Clinical confirmation of ovulation is made with direct and indirect measures of progesterone production, such as a rise in basal body temperature, an increase in serum progesterone levels, and menstruation following the rise in basal body temperature. Sonographic visualization of the ovaries is used along with these measures of progesterone production to determine if ovulation has occurred.

Both partners are encouraged to have sexual intercourse daily starting on the day prior to hCG administration and until ovulation is apparent. 

During treatment with Follistim AQ Cartridge and for two weeks afterward, healthcare providers assess patients at least every other day for signs of OHSS. 
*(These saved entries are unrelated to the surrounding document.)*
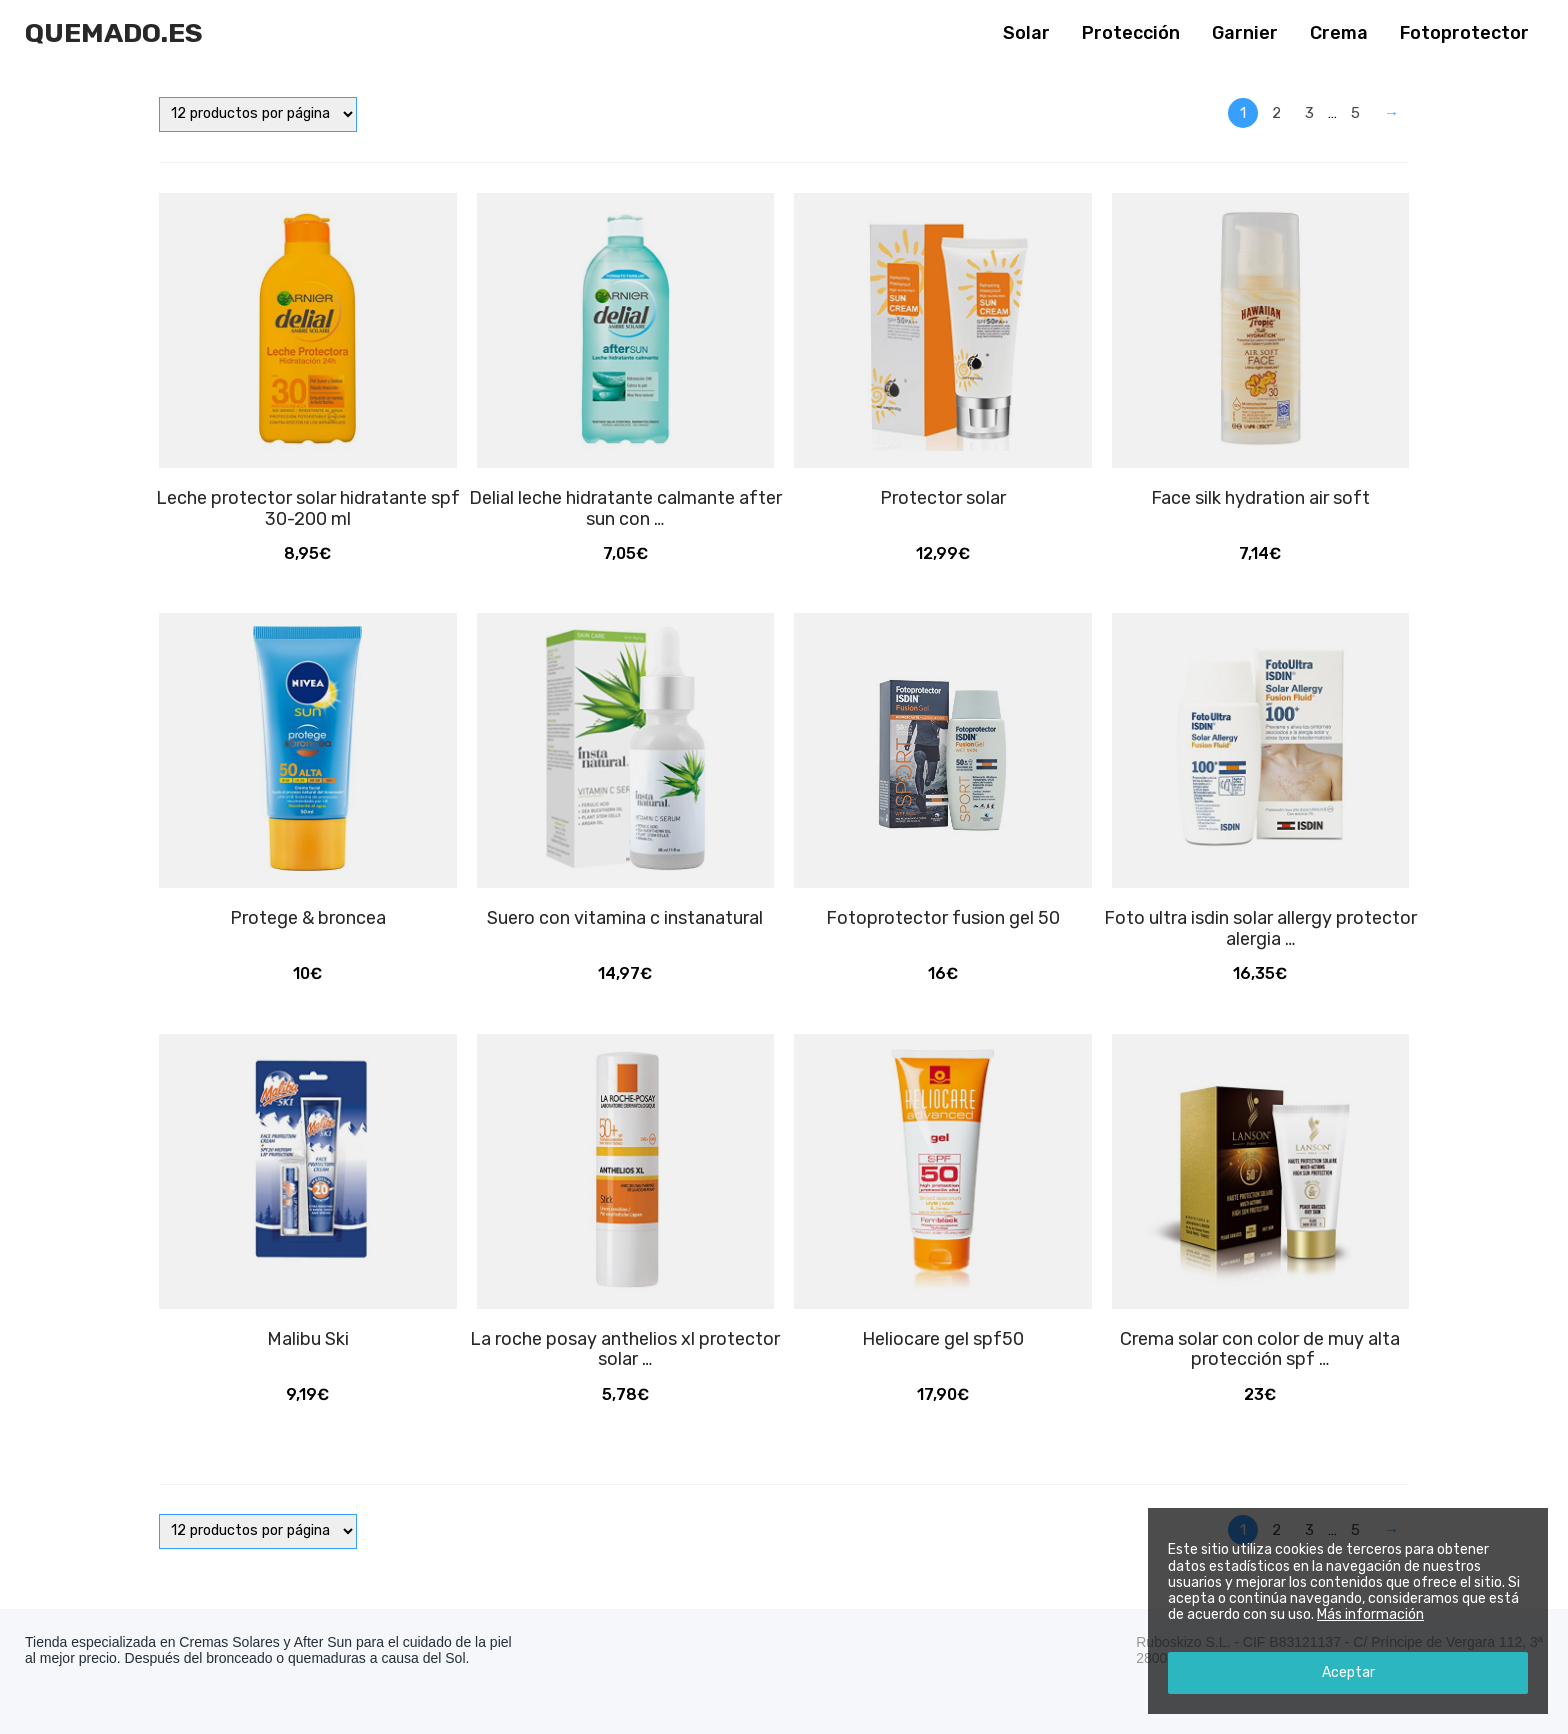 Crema (1339, 33)
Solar (1026, 33)
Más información (1370, 1614)
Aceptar (1348, 1672)
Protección (1131, 33)
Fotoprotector (1464, 33)
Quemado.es (114, 33)
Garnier (1245, 33) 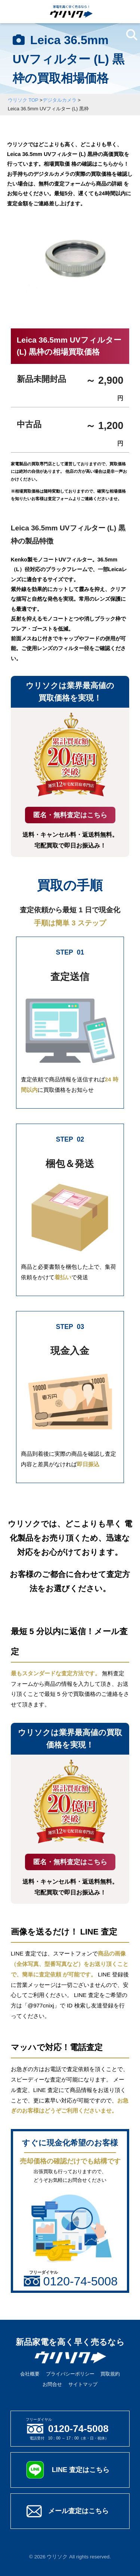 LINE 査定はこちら (81, 2470)
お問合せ (52, 2384)
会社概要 (30, 2374)
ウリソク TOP (23, 100)
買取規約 (110, 2374)
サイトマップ (82, 2384)
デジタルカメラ (60, 100)
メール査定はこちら (78, 2511)
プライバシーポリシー (70, 2374) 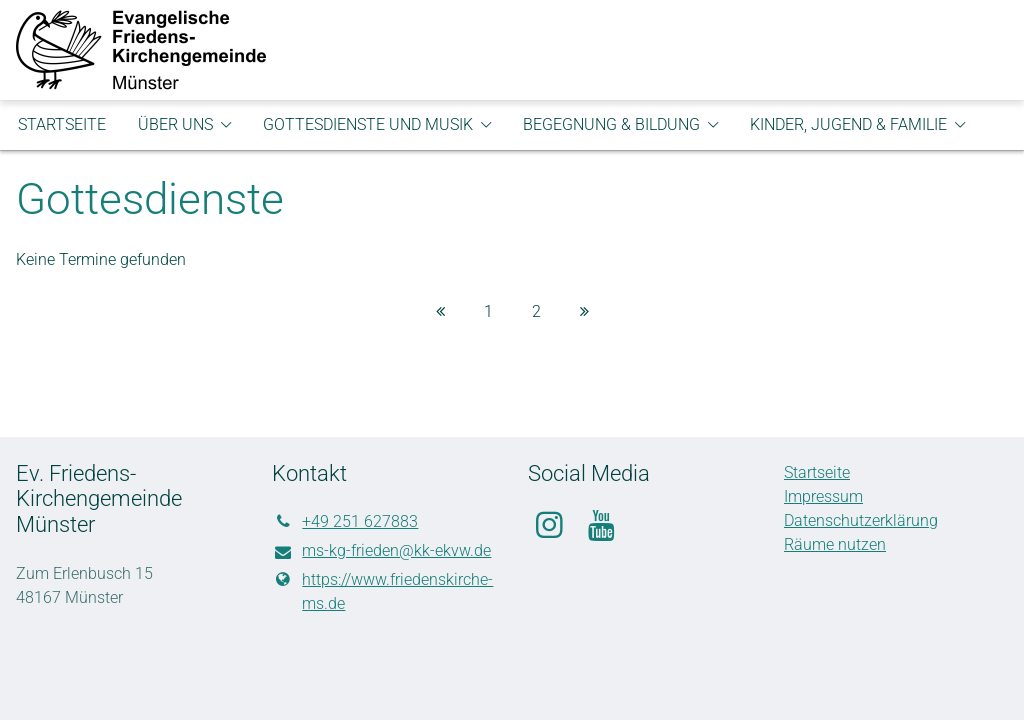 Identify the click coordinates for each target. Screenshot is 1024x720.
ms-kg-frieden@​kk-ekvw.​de (381, 552)
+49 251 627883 (345, 522)
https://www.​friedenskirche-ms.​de (382, 592)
Follistim AQ must be stopped if abdominal pain develops or ovarian monitoring suggests an increased risk of ovarian hyperstimulation. In most patients, OHSS occurs after treatment stops and the maximum incidence is 7-10 days post-ovulation.
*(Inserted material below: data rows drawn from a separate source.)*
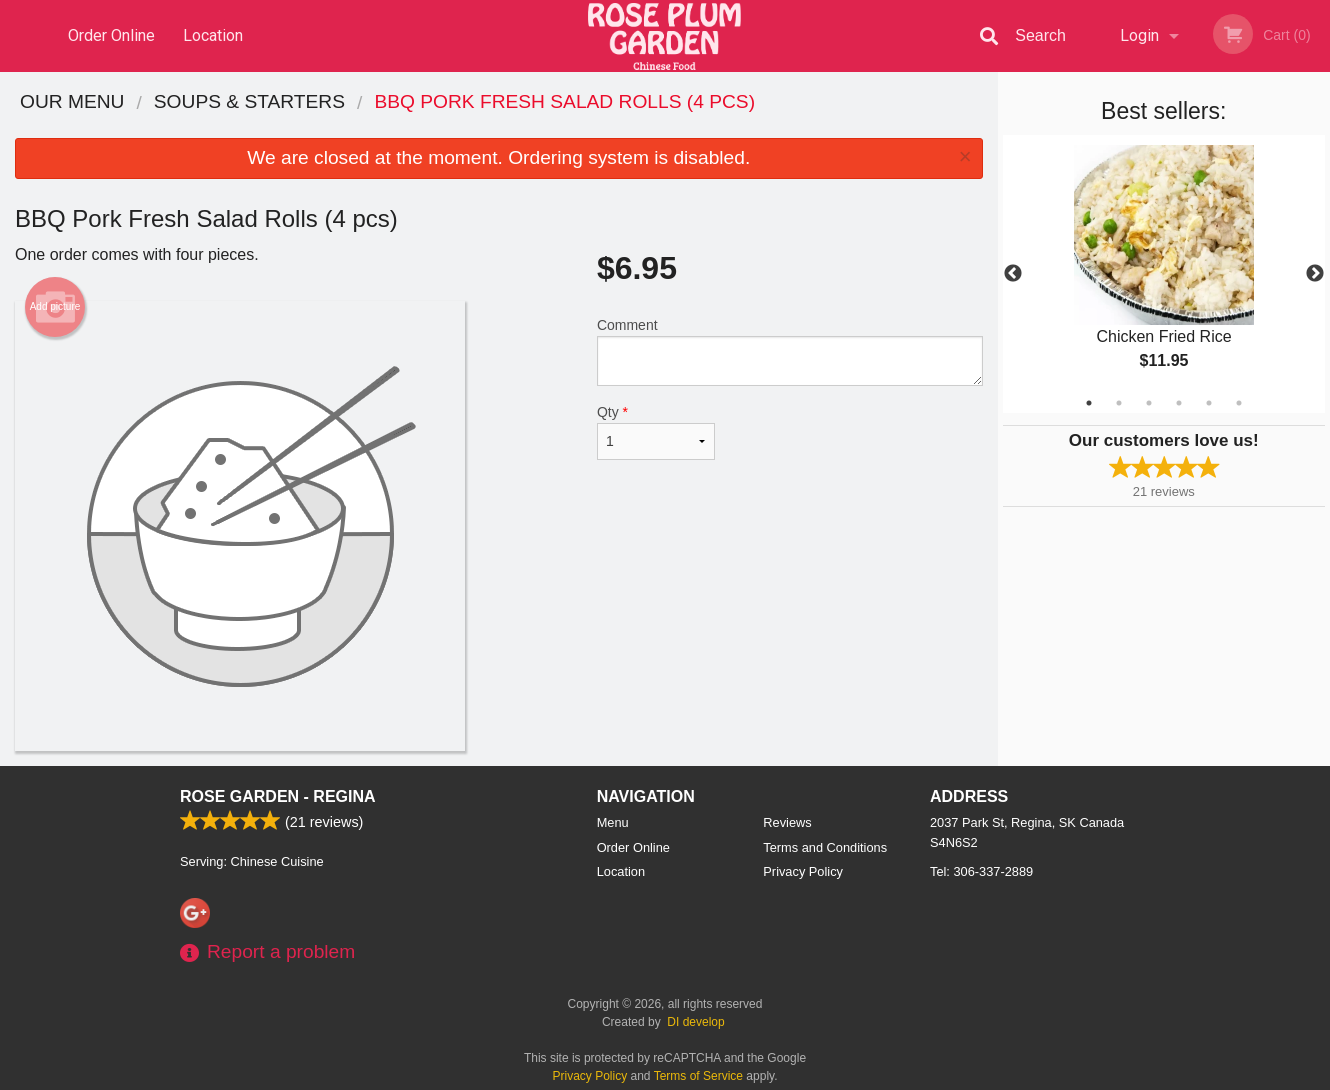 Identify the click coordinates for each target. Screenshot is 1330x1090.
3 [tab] (1149, 403)
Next (1315, 274)
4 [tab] (1179, 403)
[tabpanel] (1164, 274)
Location (213, 35)
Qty (656, 432)
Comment (790, 351)
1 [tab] (1089, 403)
Recommended dosing in ovulatory patients participating in controlled ovarian stimulation as part of assisted reproductive technologies such as IVF (in vitro fertilization) or ICSI (intracytoplasmic sperm injection).

The dose is individualized for each woman and done in a stepwise manner. The starting dose is typically 200 International Units of Follistim AQ injected subcutaneously daily for at least 7 days. Following this, the dose is adjusted up or down based on ovarian response as determined by follicular growth seen on ultrasound evaluation and serum estradiol levels. 

High responders may be recommended to reduce the dose from the sixth day of treatment based on individual response. Women with a high response may also need to temporarily stop the daily dose if they are at risk of ovarian enlargement or OHSS. Normal responders are asked to continue the daily dose until pre-ovulatory conditions are reached (typically 7-12 days). Low responders may be given a higher dose based on ovarian response. The maximum individualized daily dose of Follistim AQ is 500 International Units.

Once a sufficient number of adequately sized follicles are present, Follistim AQ is discontinued. The final maturation of the eggs is induced with 5,000 to 10,000 units of urinary hCG. However, hCG administration may be withheld if ovarian monitoring suggests an increased risk of OHSS on the last day of Follistim AQ therapy.

Egg retrieval is performed 34-36 hours after hCG administration.

Recommended dosing in men to induce spermatogenesis

Men must undergo pretreatment with hCG, followed by concomitant therapy with Follistim AQ and hCG, to induce spermatogenesis. The initial dose is 1,500 International Units of urinary hCG twice weekly. This helps to normalize serum testosterone levels. If serum testosterone levels are not normal after 8 weeks of hCG pre-treatment, the urinary hCG dose may be increased to 3,000 International Units twice weekly. 

Subsequently, once serum testosterone levels are normal, Follistim AQ is administered by subcutaneous injection along with hCG treatment. The dose of Follistim is 450 International Units per week (either 225 International Units twice weekly or 150 International Units thrice weekly), along with the same hCG dose that was used for normalization of testosterone levels. 

Concomitant therapy with Follistim AQ and hCG must be continued for a minimum of 3-4 months to see improvement in spermatogenesis. The combination therapy can be continued in non-responders after this time. Response has been reported with up to 12 months of treatment.